28 décembre 2014

Conversation à propos de la sexualité masculine



J'ai absolument adoré ce podcast de la brigade des Honey Badgers à propos des hommes et de la sexualité masculine. C'est tellement rafraîchissant et je dirais même réconfortant d'entendre un groupe principalement composé de femmes parler de nous en des termes positifs! J'aurais tellement aimé entendre ces propos lorsque j'étais un jeune homme. C'est vraiment thérapeutique.

Je ne suis pas toujours d'accord avec elles, mais leurs arguments font toujours réfléchir. Voici quelques-uns des moments les plus intéressants qui m'ont particulièrement interpellé:

Intro (traduction): "On la qualifie de dégoûtante, dégradante, prédatrice et par dessus tout, laide. Notre société la censure, la ridiculise, la dénigre et en charcute des morceaux. Et si elle était plutôt... belle? Joignez-vous à nous alors que nous discutons de la beauté de la sexualité masculine..."
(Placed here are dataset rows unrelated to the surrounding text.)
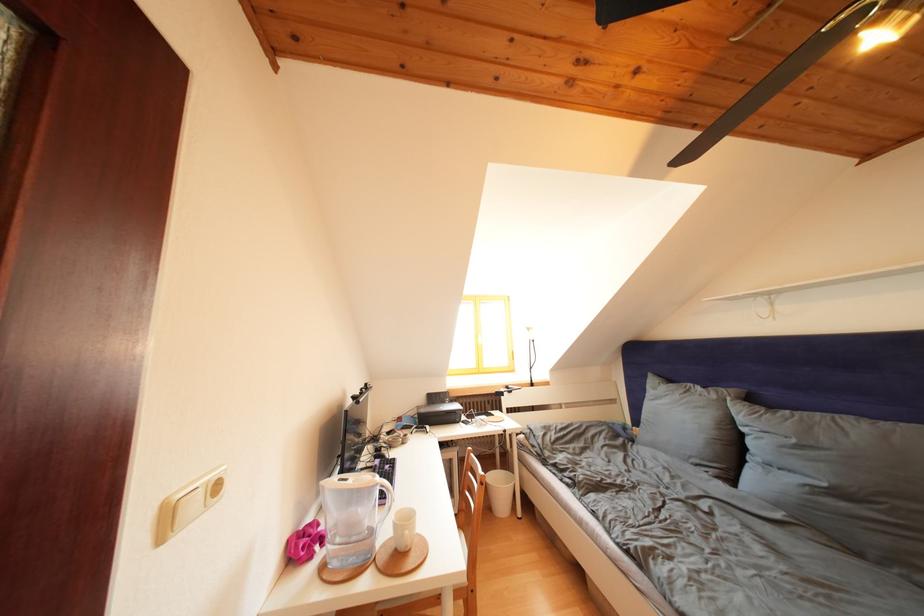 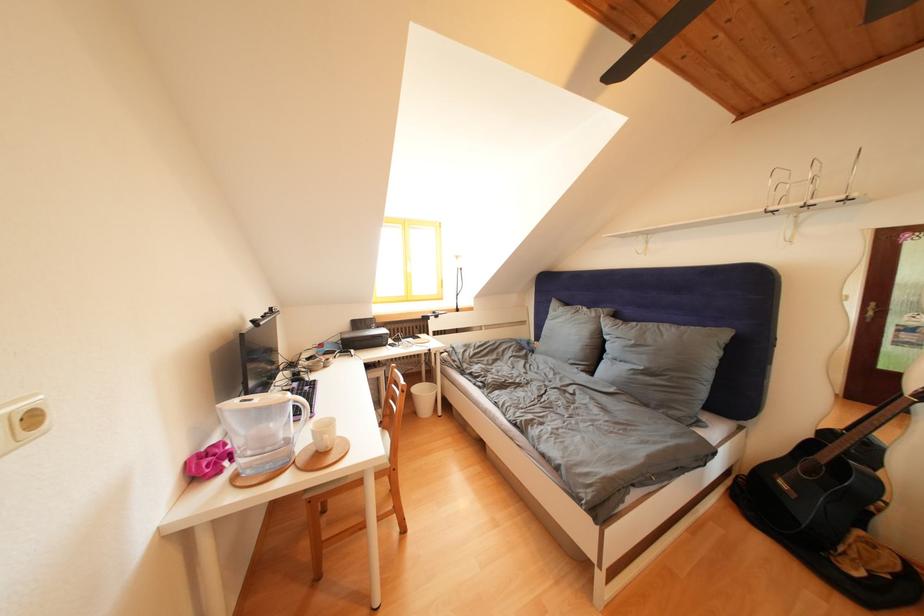 Locate, in the second image, the point that corresponds to [319,523] in the first image.

(223, 446) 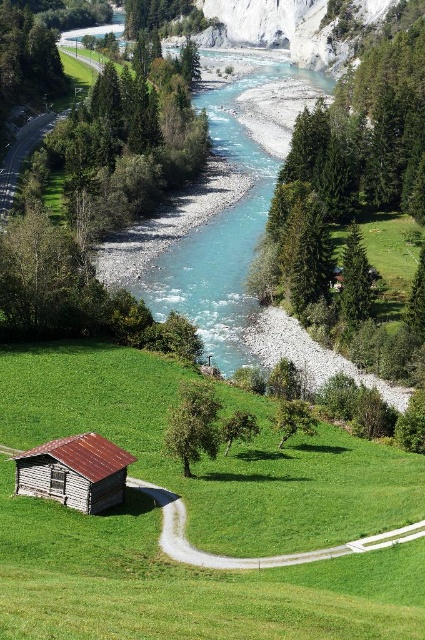 Question: Does turquoise smooth water at center appear on the right side of rustic wood cabin at lower left?

Choices:
 (A) yes
 (B) no

Answer: (A)

Question: Is turquoise smooth water at center smaller than rustic wood cabin at lower left?

Choices:
 (A) no
 (B) yes

Answer: (A)

Question: Is turquoise smooth water at center to the right of rustic wood cabin at lower left from the viewer's perspective?

Choices:
 (A) no
 (B) yes

Answer: (B)

Question: Which of the following is the closest to the observer?

Choices:
 (A) turquoise smooth water at center
 (B) rustic wood cabin at lower left

Answer: (B) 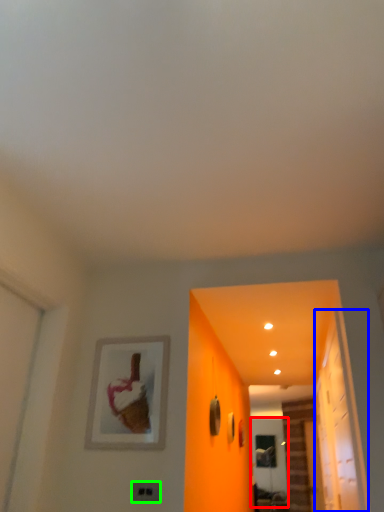 Question: Which object is the closest to the screen door (highlighted by a red box)? Choose among these: glass door (highlighted by a blue box) or electric outlet (highlighted by a green box).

13:30 - Les femmes parlent du fait qu'à leur avis, les hommes sont beaucoup plus "vulnérables" que les femmes lors d'une relation sexuelle puisque, essentiellement, le succès ou non de la relation dépend de leur "performance". L'une d'elles raconte comment les hommes qu'elle a connu se sont ouverts à elle comme jamais après le sexe, comme s'ils sentaient qu'à ce moment-là, ils avaient un très rare occasion d'abaisser leurs défenses et de se révéler. Selon elle, les hommes sont affamés non pas de sexe, mais de cette affection, de cette vulnérabilité et de ce lien humain dont ils sont généralement privés dans leur vie de tous les jours.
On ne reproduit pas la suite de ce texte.